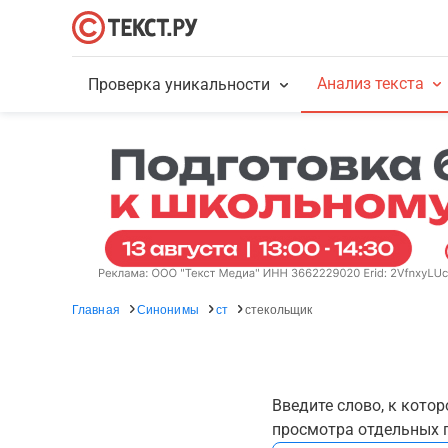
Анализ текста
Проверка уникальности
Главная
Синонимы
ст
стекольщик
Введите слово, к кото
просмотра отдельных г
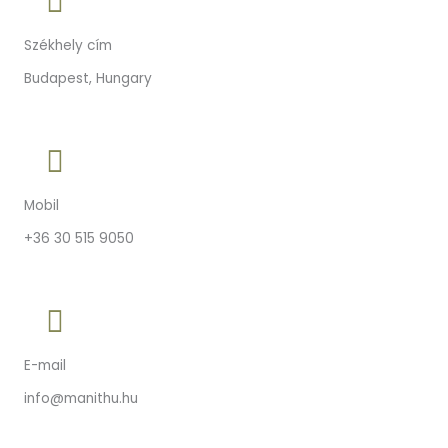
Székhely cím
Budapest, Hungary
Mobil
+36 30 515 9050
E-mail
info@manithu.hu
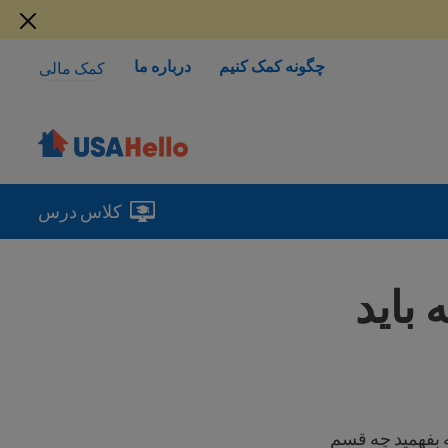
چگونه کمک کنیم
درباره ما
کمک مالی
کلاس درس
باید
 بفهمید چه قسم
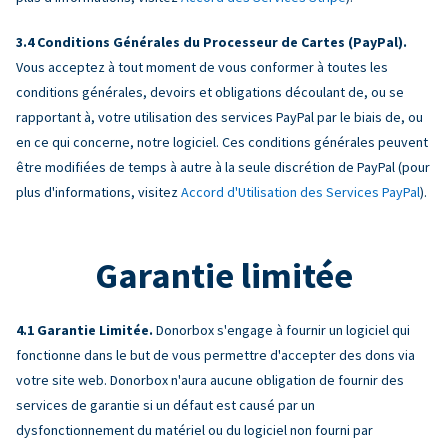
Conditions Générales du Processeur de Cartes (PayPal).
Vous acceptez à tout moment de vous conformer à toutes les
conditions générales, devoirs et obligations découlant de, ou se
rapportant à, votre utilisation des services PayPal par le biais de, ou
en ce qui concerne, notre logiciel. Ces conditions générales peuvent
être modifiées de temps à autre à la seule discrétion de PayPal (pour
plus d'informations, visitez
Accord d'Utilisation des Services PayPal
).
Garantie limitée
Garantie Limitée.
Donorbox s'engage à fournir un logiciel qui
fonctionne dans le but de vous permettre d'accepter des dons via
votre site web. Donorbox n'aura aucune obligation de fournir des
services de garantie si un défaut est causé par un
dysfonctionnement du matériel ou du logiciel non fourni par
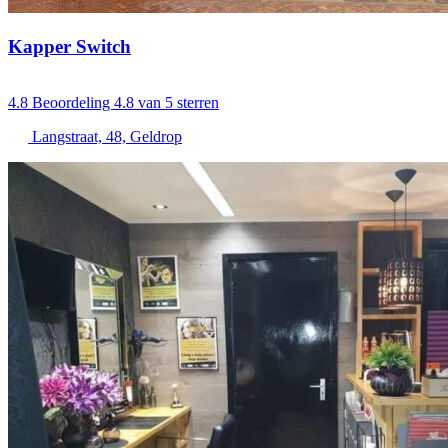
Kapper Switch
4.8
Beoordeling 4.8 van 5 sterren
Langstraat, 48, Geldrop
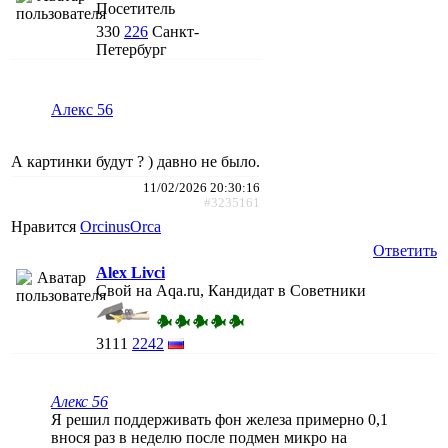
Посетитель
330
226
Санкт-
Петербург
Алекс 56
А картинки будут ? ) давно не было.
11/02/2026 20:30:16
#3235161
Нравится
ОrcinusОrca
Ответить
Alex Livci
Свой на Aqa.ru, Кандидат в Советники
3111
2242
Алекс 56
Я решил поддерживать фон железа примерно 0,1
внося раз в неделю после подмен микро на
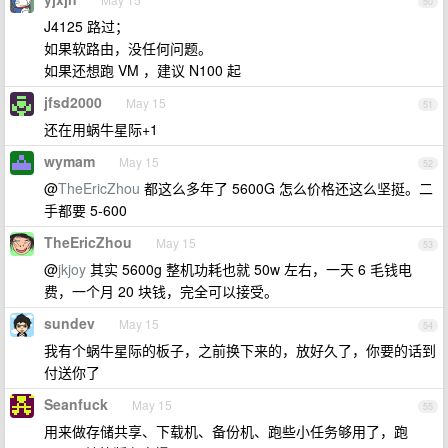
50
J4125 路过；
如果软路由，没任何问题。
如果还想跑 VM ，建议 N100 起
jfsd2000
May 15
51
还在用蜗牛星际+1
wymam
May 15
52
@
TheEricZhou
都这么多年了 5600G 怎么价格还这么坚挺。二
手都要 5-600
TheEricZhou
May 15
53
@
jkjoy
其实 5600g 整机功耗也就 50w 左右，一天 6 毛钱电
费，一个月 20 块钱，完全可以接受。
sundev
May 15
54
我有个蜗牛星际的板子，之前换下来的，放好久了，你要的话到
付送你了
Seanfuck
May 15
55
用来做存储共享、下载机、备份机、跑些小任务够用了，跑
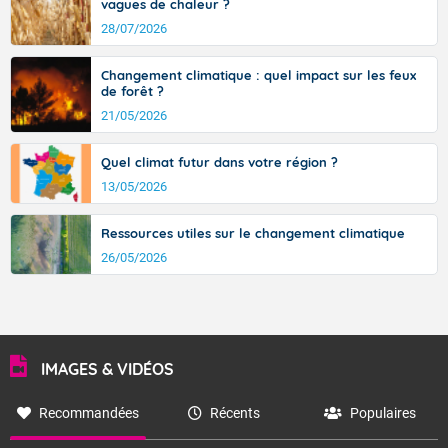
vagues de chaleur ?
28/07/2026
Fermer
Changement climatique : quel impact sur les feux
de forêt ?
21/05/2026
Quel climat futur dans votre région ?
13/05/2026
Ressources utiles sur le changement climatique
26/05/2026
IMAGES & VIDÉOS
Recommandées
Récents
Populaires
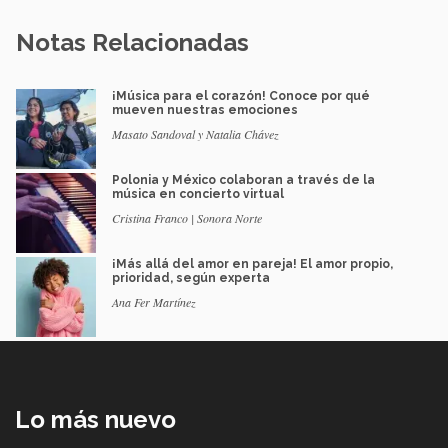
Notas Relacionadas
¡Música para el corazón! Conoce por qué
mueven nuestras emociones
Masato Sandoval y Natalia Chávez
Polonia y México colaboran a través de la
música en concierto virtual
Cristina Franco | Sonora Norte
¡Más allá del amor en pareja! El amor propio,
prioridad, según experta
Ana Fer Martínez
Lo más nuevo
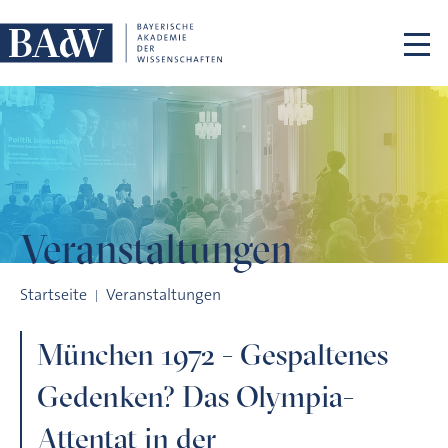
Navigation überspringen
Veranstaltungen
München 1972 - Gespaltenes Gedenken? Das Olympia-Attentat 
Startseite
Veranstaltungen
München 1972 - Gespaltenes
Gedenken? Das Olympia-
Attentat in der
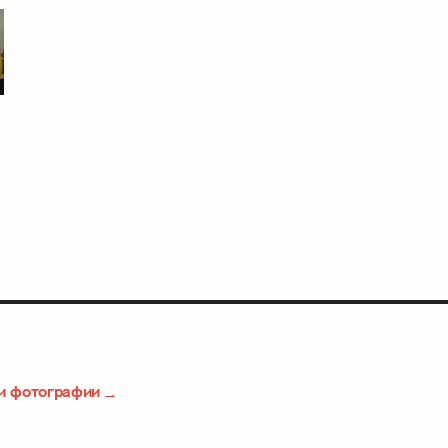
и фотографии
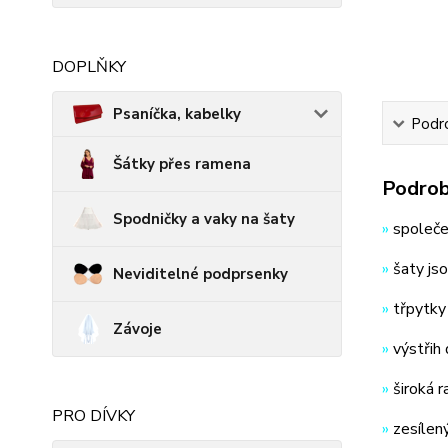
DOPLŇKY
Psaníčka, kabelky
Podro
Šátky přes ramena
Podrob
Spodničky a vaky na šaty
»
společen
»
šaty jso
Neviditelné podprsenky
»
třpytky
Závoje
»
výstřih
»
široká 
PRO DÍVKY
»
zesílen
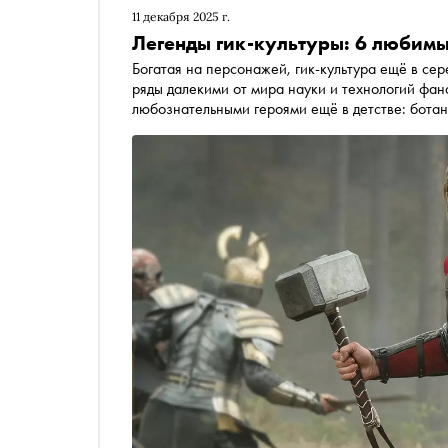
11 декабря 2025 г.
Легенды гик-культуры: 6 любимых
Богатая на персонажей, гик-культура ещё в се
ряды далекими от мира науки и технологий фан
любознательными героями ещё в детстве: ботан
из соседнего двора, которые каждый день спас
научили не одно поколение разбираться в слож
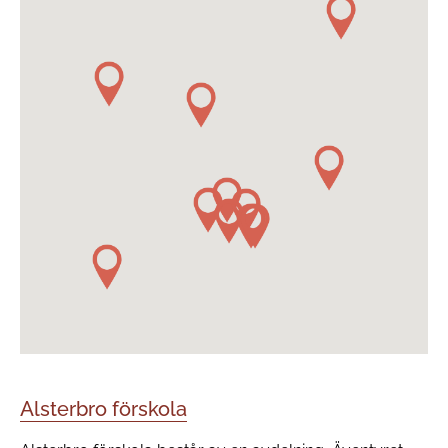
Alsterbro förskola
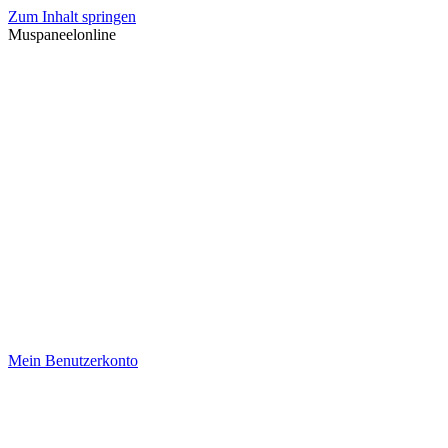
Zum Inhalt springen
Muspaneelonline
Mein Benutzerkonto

* * * * * * *

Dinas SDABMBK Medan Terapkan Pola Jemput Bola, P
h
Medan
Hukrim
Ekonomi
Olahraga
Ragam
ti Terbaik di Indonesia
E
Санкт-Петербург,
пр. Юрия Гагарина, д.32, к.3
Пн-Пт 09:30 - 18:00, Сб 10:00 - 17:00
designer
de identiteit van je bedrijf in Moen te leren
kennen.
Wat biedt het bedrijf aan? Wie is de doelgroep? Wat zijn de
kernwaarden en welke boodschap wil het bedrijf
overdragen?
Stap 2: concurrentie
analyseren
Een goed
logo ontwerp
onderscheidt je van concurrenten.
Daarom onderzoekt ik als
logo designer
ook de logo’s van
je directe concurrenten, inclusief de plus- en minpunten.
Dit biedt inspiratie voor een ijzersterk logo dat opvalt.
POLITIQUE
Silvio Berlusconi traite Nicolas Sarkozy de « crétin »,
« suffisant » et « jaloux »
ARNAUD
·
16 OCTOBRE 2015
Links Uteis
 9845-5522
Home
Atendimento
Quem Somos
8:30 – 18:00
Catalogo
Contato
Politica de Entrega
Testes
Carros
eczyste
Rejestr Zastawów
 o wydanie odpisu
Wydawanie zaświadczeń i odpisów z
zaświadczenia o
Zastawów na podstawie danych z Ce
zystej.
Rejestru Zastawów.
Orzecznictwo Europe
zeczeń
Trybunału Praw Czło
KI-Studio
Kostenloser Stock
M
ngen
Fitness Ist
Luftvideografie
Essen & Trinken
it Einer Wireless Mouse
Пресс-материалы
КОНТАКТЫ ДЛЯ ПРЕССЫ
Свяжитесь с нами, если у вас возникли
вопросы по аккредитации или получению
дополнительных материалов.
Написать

* * * * * * *

### Assigned task:
The lines in the entries above that carry the word "fournir" must be copied.

### Result of the exercise:
Donorbox s'engage à fournir un logiciel qui
votre site web. Donorbox n'aura aucune obligation de fournir des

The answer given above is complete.